New coumarin linked thiazole derivatives as antimycobacterial agents: Design, synthesis, enoyl acyl carrier protein reductase (InhA) inhibition and molecular modeling

Tuberculosis is a global serious problem that imposes major health, economic and social challenges worldwide. The search for new antitubercular drugs is extremely important which could be achieved via inhibition of different druggable targets. Mycobacterium tuberculosis enoyl acyl carrier protein reductase (InhA) enzyme is essential for the survival of M. tuberculosis. In this investigation, a series of coumarin based thiazole derivatives was synthesized relying on a molecular hybridization approach and was assessed against the wild type Mtb H37Rv and its mutant strain (ΔkatG) via inhibiting InhA enzyme. Among the synthesized derivatives, compounds 2b, 3i and 3j were the most potent against wild type M. tuberculosis with MIC values ranging from 6 to 8 μg/ mL and displayed low cytotoxicity towards mouse fibroblasts at concentrations 8–13 times higher than the MIC values. The three hybrids could also inhibit the growth of ΔkatG mutant strain which is resistant to isoniazid (INH). Compounds 2b and 3j were able to inhibit the growth of mycobacteria inside human macrophages, indicating their ability to penetrate human professional phagocytes.
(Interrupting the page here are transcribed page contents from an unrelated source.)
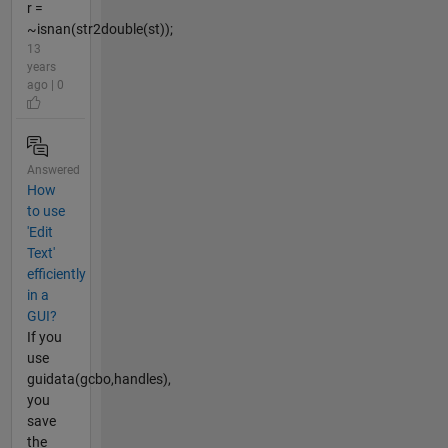
r =
~isnan(str2double(st));
13
years
ago | 0
Answered
How
to use
'Edit
Text'
efficiently
in a
GUI?
If you
use
guidata(gcbo,handles),
you
save
the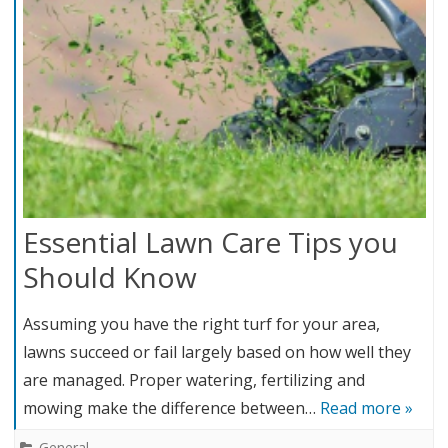
Essential Lawn Care Tips you
Should Know
Assuming you have the right turf for your area,
lawns succeed or fail largely based on how well they
are managed. Proper watering, fertilizing and
mowing make the difference between…
Read more »
General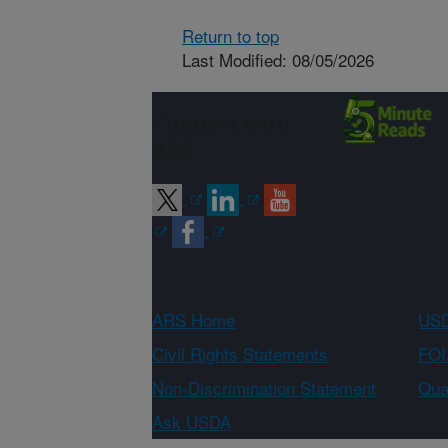
Return to top
Last Modified: 08/05/2026
Connect with
ARS
ARS Home
USD
Civil Rights Statements
FOI
Non-Discrimination Statement
Qual
Ask USDA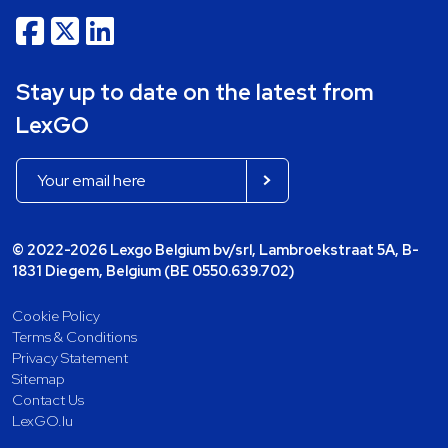
Stay up to date on the latest from
LexGO
© 2022-2026 Lexgo Belgium bv/srl, Lambroekstraat 5A, B-
1831 Diegem, Belgium (BE 0550.639.702)
Cookie Policy
Terms & Conditions
Privacy Statement
Sitemap
Contact Us
LexGO.lu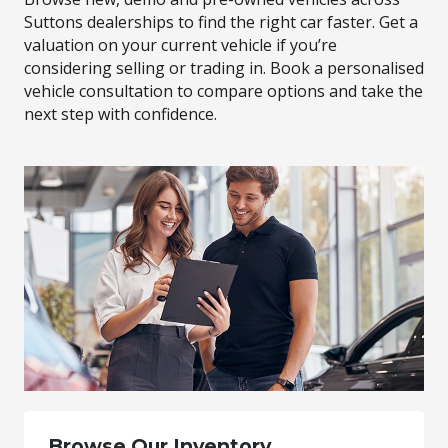
Suttons dealerships to find the right car faster. Get a
valuation on your current vehicle if you’re
considering selling or trading in. Book a personalised
vehicle consultation to compare options and take the
next step with confidence.
Browse Our Inventory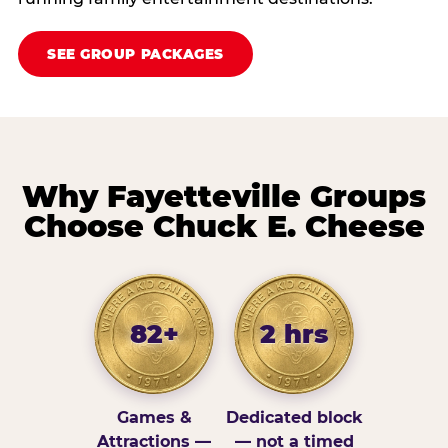
SEE GROUP PACKAGES
Why Fayetteville Groups
Choose Chuck E. Cheese
82+
2 hrs
Games &
Dedicated block
Attractions —
— not a timed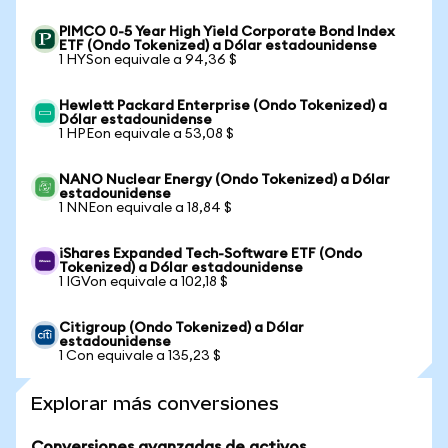
PIMCO 0-5 Year High Yield Corporate Bond Index
ETF (Ondo Tokenized) a Dólar estadounidense
1 HYSon equivale a 94,36 $
Hewlett Packard Enterprise (Ondo Tokenized) a
Dólar estadounidense
1 HPEon equivale a 53,08 $
NANO Nuclear Energy (Ondo Tokenized) a Dólar
estadounidense
1 NNEon equivale a 18,84 $
iShares Expanded Tech-Software ETF (Ondo
Tokenized) a Dólar estadounidense
1 IGVon equivale a 102,18 $
Citigroup (Ondo Tokenized) a Dólar
estadounidense
1 Con equivale a 135,23 $
Explorar más conversiones
Conversiones avanzadas de activos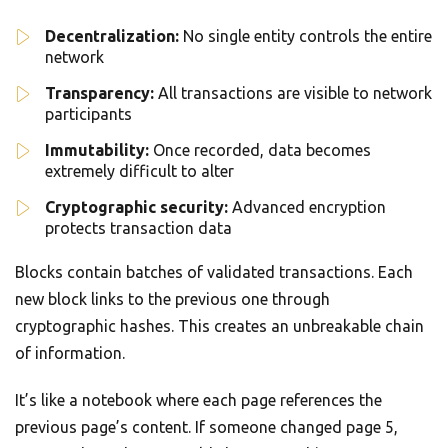
Decentralization:
No single entity controls the entire
network
Transparency:
All transactions are visible to network
participants
Immutability:
Once recorded, data becomes
extremely difficult to alter
Cryptographic security:
Advanced encryption
protects transaction data
Blocks contain batches of validated transactions. Each
new block links to the previous one through
cryptographic hashes. This creates an unbreakable chain
of information.
It’s like a notebook where each page references the
previous page’s content. If someone changed page 5,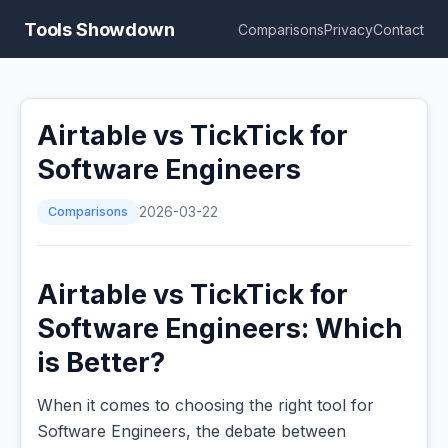
Tools Showdown
Comparisons
Privacy
Contact
Airtable vs TickTick for
Software Engineers
Comparisons
2026-03-22
Airtable vs TickTick for
Software Engineers: Which
is Better?
When it comes to choosing the right tool for
Software Engineers, the debate between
The two derivatives significantly suppress mycobacterial biofilm formation by 10–15 %. The promising target compounds were also assessed for their inhibitory effect against InhA and showed potent effectiveness with IC₅₀ values of 0.737 and 1.494 µM, respectively. Molecular docking studies revealed that the tested compounds occupied the active site of InhA in contact with the NAD⁺ molecule. The 4-phenylcoumarin aromatic system showed binding interactions within the hydrophobic pocket of the active site. Furthermore, H-bond formation and π −π stacking interactions were also recorded for the promising derivatives.